Alas, despite extensive trawling of graveyards, I have never uncovered such a beguiling epitaph. Yet, a select few have eluded what McGough stigmatised as a “clean & inbetween the sheets” death. Let me introduce you to three eighteenth century ladies whose colourful demise ensured that they did not “go gentle.”
Hannah Twynnoy was allegedly the first person killed by a tiger in England. Her story reads like the inspiration for one of Hilaire Belloc’s Cautionary Tales. In 1703 the animals from a travelling menagerie were housed in the rear yard of the White Lion Inn at Malmesbury. Hannah, a servant there, ignored repeated warnings not to tease the animals and persistently taunted the tiger. Tiring of this treatment, the latter escaped his cage and mauled her to death. The epitaph on a stone in Malmesbury Abbey Churchyard records her fate:
In bloom of Life
She’s snatched from hence,
She had not room
To make defence;
For Tyger fierce
Took Life away.
And here she lies
In a bed of Clay,
Until the Resurrection Day.
Hannah Twynnoy, savaged by a tiger
As a tribute to Hannah in 2003, on the 300th anniversary of her death, Malmesbury girls named Hannah under the age of eleven each laid a single flower on her grave. My own sympathies lie wholly with the tiger.
In Bunhill Fields Dame Mary Page draws more attention than the luminaries, Blake, Bunyan, and Defoe, with whom she shares a resting place.

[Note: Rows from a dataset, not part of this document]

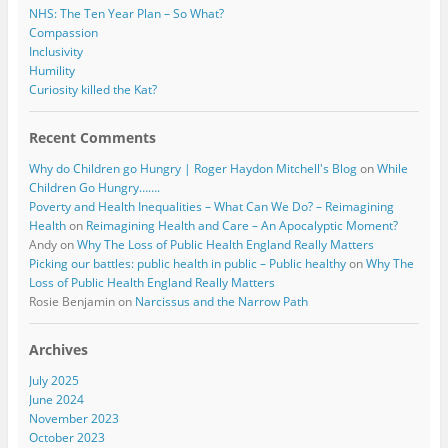
NHS: The Ten Year Plan – So What?
Compassion
Inclusivity
Humility
Curiosity killed the Kat?
Recent Comments
Why do Children go Hungry | Roger Haydon Mitchell's Blog
on
While
Children Go Hungry…….
Poverty and Health Inequalities – What Can We Do? – Reimagining
Health
on
Reimagining Health and Care – An Apocalyptic Moment?
Andy
on
Why The Loss of Public Health England Really Matters
Picking our battles: public health in public – Public healthy
on
Why The
Loss of Public Health England Really Matters
Rosie Benjamin
on
Narcissus and the Narrow Path
Archives
July 2025
June 2024
November 2023
October 2023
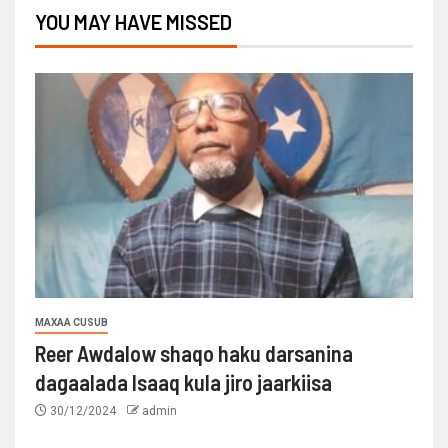
YOU MAY HAVE MISSED
MAXAA CUSUB
Reer Awdalow shaqo haku darsanina
dagaalada Isaaq kula jiro jaarkiisa
30/12/2024
admin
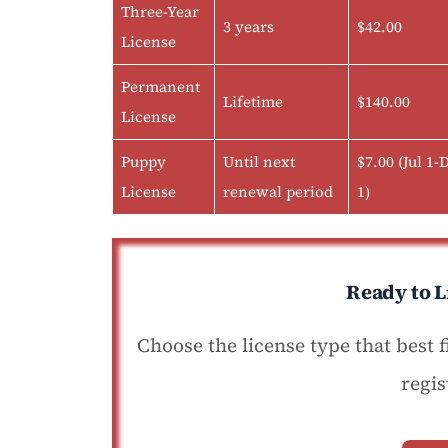
Three-Year
3 years
$42.00
License
Permanent
Lifetime
$140.00
License
Puppy
Until next
$7.00 (Jul 1-
License
renewal period
1)
Ready to L
Choose the license type that best 
regis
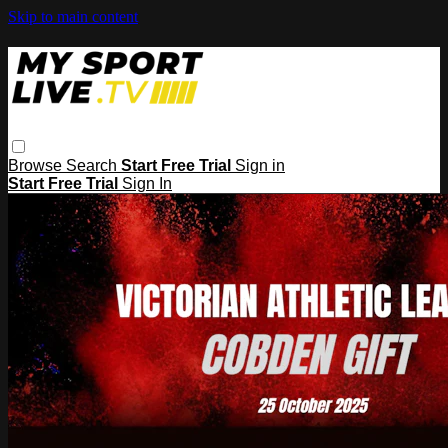
Skip to main content
Browse
Search
Start Free Trial
Sign in
Start Free Trial
Sign In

In 1728 she sought medical advice for a swelling of the abdomen. Her physician diagnosed a form of dropsy. The inscription which was carved upon her tomb chest at her own request describes the excruciating treatment she received:
IN 67 MONTHS SHE WAS TAP’D 66 TIMES,
HAD TAKEN AWAY 240 GALLONS OF WATER
WITHOUT EVER REPINING HER CASE
OR EVER FEARING THE OPERATION.
Dame Mary Page
Unfortunately, the treatment was clearly not successful. Current medical opinion favours the suggestion that the poor lady had Meigs’ syndrome, a form of ovarian cancer.
F J Baigent and J E Millard in “A History of the Ancient Town and Manor of Basingstoke” tell the story of Alice Blunden, “a fat gross woman (who) had accustomed herself many times to drinking brandy.” In 1764 she imbibed a large quantity of poppy water, a herbal tea, which can function as a narcotic inducing a coma. She fell into a deep sleep from which she could not be wakened, and an apothecary pronounced her dead. Her relations, considering that “the season of the year being hot and the corpse fat, it would be impossible to keep her,” buried her without delay in the Holy Ghost Cemetery. A few days later boys playing nearby heard “groans and dismal shriekings” and a voice crying “Take me out of my grave.” When the coffin was opened “ the corpse puffed up as it had been a bladder and the joiner had made the coffin so short that they were fair to press upon her and keep her down with a stick while they nailed her up.” The body bore signs of self-inflicted injuries as Alice had sought to escape. Since there was now no sign of life, they returned Alice to her grave until the coroner could be summoned next day. Disinterred for the second time she had “torn off a great part of her winding sheet, scratched herself first in several places, and beaten her mouth so long that it was all in gore blood.” This time the coroner pronounced her definitely dead, and Parliament fined the town for its negligence. Alice appears in a bronze panel decorating the Triumphal Gateway, erected in 1991 at the Top of the Town leading into the old town of Basingstoke, where she hammers for all eternity on her coffin lid in a moonlit churchyard.